Cold plates are generally constructed of heat conducting metallic materials and are mounted adjacent to the heat producing components. A heat transporting or absorbing fluid is routed through heat transfer fins or passages within or adjacent to the cold plate so as to remove the excess heat generated by the heat producing components.
When heat producing electronic devices are carried aboard aircraft the heat absorbing fluid is generally air. Cool air is ducted past the cold plate from an external port which is exposed to air flowing past the aircraft, unfortunately, this does not always provide sufficent cooling. Inadequate cooling occurs when either there is insufficient cool air available to cool the cold plate or when high aircraft speeds result in a ram effect which heats the air passing over the aircraft surfaces so that the air is too warm for useful cooling.

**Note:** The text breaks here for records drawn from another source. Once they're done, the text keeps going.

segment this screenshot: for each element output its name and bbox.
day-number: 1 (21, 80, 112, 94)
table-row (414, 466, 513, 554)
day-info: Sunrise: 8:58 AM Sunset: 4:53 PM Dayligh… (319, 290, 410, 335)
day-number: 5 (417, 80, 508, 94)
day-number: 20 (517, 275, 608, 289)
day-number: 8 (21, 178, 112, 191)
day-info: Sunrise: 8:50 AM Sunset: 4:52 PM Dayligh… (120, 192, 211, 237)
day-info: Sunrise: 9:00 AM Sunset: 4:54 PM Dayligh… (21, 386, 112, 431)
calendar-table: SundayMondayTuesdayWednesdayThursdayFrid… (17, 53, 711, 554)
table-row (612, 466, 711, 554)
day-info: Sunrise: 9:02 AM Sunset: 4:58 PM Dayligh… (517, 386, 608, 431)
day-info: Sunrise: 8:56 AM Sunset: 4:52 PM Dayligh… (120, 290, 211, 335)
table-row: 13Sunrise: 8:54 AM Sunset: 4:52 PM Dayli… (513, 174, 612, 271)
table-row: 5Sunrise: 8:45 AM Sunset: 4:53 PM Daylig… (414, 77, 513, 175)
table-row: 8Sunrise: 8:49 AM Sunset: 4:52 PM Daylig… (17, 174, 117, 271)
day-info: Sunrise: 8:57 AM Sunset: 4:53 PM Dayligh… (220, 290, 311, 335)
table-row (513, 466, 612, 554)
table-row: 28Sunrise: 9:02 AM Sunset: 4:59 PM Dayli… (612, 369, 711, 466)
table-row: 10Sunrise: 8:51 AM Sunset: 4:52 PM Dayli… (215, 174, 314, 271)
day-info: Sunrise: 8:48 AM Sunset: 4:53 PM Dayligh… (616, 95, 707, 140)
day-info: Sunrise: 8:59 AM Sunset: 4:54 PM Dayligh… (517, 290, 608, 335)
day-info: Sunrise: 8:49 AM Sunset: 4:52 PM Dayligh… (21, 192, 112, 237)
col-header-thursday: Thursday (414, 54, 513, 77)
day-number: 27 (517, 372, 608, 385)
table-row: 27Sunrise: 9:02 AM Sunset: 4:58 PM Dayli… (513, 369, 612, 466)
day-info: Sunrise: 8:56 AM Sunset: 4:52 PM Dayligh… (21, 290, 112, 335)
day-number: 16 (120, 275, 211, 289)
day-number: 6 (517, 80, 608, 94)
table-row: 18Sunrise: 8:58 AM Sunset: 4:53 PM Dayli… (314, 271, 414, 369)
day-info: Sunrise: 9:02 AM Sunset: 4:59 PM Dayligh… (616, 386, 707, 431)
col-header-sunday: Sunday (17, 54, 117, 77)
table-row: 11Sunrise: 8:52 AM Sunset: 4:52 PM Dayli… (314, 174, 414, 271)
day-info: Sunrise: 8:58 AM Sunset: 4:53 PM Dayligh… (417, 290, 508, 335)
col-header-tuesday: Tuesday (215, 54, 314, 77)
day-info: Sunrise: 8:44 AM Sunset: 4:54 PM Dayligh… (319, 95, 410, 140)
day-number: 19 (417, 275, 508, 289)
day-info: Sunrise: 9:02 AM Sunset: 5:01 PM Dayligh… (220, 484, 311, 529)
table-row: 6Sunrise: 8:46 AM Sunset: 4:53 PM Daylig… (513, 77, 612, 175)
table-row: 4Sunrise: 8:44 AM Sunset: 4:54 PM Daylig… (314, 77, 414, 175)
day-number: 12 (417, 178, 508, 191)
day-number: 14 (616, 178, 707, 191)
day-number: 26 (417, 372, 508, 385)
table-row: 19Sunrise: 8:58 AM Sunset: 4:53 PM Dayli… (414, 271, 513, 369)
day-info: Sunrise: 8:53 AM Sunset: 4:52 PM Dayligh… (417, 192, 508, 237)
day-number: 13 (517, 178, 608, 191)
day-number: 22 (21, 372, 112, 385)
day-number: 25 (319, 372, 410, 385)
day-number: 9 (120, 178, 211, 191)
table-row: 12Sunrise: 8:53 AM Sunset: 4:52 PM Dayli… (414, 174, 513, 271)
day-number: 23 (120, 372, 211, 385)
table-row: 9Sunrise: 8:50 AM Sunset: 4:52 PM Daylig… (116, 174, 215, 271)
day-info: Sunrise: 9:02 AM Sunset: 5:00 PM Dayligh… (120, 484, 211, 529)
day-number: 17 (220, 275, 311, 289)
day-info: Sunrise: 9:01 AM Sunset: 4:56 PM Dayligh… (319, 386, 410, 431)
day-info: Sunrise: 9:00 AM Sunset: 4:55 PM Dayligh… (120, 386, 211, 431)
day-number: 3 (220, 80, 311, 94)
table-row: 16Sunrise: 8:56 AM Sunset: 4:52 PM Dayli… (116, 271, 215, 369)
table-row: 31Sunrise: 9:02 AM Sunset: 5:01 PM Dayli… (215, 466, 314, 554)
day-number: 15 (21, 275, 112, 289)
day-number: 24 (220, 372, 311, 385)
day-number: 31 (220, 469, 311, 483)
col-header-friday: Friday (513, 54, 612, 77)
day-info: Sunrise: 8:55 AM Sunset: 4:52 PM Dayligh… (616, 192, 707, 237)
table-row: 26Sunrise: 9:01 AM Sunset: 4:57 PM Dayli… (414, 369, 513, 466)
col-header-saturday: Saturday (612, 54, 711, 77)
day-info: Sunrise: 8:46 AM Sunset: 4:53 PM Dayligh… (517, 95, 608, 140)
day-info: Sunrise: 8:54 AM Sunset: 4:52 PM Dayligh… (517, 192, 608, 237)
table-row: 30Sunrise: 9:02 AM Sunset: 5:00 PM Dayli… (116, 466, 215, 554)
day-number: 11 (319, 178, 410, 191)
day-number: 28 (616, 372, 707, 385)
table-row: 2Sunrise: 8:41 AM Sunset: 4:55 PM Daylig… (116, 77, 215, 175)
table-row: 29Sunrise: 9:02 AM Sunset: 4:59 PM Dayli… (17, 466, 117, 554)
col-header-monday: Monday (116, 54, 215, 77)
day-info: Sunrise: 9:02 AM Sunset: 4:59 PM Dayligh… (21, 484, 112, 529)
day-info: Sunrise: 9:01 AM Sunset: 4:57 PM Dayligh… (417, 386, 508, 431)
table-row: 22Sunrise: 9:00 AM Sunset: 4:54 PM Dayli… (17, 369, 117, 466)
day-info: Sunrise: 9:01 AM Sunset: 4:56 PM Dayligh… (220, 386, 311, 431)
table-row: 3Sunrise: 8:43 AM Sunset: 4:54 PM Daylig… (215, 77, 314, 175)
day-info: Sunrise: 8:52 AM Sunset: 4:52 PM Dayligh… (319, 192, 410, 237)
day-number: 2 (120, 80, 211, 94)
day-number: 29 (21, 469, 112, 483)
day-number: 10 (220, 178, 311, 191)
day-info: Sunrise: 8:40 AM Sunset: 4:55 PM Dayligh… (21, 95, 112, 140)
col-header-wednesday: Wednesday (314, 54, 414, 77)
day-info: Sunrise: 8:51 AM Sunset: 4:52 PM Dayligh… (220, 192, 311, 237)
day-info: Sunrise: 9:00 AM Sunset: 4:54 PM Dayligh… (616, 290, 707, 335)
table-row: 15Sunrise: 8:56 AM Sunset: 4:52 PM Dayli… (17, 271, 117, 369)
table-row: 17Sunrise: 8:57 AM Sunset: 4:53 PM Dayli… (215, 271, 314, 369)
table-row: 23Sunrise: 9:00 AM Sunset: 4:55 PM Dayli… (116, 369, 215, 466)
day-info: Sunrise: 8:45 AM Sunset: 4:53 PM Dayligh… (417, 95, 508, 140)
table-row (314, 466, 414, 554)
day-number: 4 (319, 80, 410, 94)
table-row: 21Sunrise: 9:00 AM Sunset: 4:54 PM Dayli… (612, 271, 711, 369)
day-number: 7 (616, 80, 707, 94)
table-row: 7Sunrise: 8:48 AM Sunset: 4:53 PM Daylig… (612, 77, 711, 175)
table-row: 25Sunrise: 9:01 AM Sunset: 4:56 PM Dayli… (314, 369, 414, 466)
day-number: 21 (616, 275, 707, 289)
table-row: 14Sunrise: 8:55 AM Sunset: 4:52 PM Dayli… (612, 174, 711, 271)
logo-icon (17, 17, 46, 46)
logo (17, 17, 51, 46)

Various devices have therefore been used to cool airborne electronics, an example of one can be found in U.S. Pat. No. 3,776,305 to Simmons. The device disclosed in the Simmons patent uses a liquid coolant circulated through cold plates to cool adjacent electronic devices. The subsequently heated liquid coolant is then circulated either to a cooling bath of a secondary liquid or to an air cooled heat exchange area. When cool air is unavailable and the coolant temperature is at its highest, the secondary liquid from the cooling bath undergoes a phase change from liquid to vapor and absorbs additional heat from the circulating coolant. The Simmons device is therefore relatively complex and bulky since it provides for two separate liquid media, two separate heat exchangers and a coolant circulator pump. Such large units are somewhat disadvantageous on aircraft where light weight and minaturization are of critical importance.
In view of the above it is an object of this invention to provide a light weight and compact heat transfer device capable of providing adequate cooling for heat dissipating components independent of the availability of cooling air.